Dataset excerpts

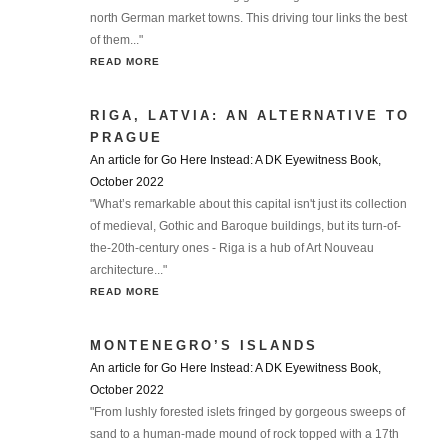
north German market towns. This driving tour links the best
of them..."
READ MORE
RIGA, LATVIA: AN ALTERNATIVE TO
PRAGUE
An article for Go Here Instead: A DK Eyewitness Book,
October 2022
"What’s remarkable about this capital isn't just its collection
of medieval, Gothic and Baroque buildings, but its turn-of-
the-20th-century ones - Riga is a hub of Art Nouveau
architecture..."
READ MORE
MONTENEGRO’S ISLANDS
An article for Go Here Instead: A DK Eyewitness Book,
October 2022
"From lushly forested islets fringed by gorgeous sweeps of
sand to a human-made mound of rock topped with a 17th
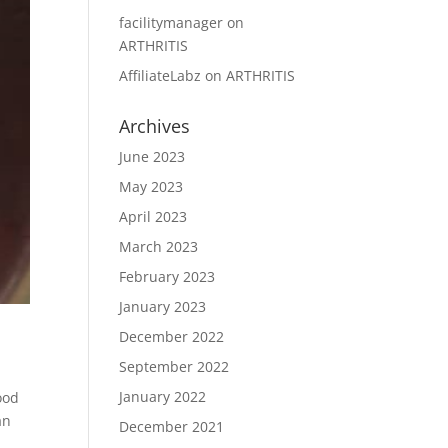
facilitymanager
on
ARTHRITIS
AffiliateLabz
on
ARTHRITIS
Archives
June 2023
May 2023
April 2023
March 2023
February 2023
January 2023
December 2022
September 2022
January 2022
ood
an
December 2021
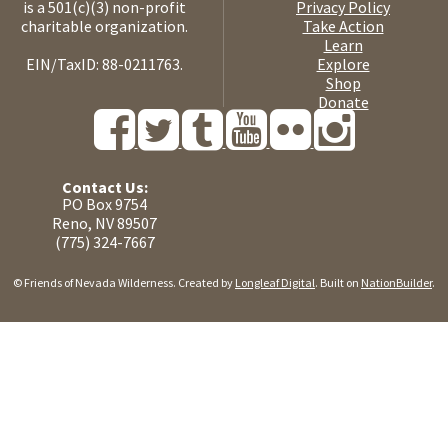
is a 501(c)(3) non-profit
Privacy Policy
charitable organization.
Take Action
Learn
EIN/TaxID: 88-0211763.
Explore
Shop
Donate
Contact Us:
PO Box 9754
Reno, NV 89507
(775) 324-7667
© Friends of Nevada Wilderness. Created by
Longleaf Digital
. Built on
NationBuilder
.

• Exercise directions: Exactly as written, give the entries above again, with no images.

• Solution to this exercise:
north German market towns. This driving tour links the best
of them..."
READ MORE
RIGA, LATVIA: AN ALTERNATIVE TO
PRAGUE
An article for Go Here Instead: A DK Eyewitness Book,
October 2022
"What’s remarkable about this capital isn't just its collection
of medieval, Gothic and Baroque buildings, but its turn-of-
the-20th-century ones - Riga is a hub of Art Nouveau
architecture..."
READ MORE
MONTENEGRO’S ISLANDS
An article for Go Here Instead: A DK Eyewitness Book,
October 2022
"From lushly forested islets fringed by gorgeous sweeps of
sand to a human-made mound of rock topped with a 17th
facilitymanager
on
ARTHRITIS
AffiliateLabz
on
ARTHRITIS
Archives
June 2023
May 2023
April 2023
March 2023
February 2023
January 2023
December 2022
September 2022
January 2022
ood
an
December 2021
is a 501(c)(3) non-profit
Privacy Policy
charitable organization.
Take Action
Learn
EIN/TaxID: 88-0211763.
Explore
Shop
Donate
Contact Us:
PO Box 9754
Reno, NV 89507
(775) 324-7667
© Friends of Nevada Wilderness. Created by
Longleaf Digital
. Built on
NationBuilder
.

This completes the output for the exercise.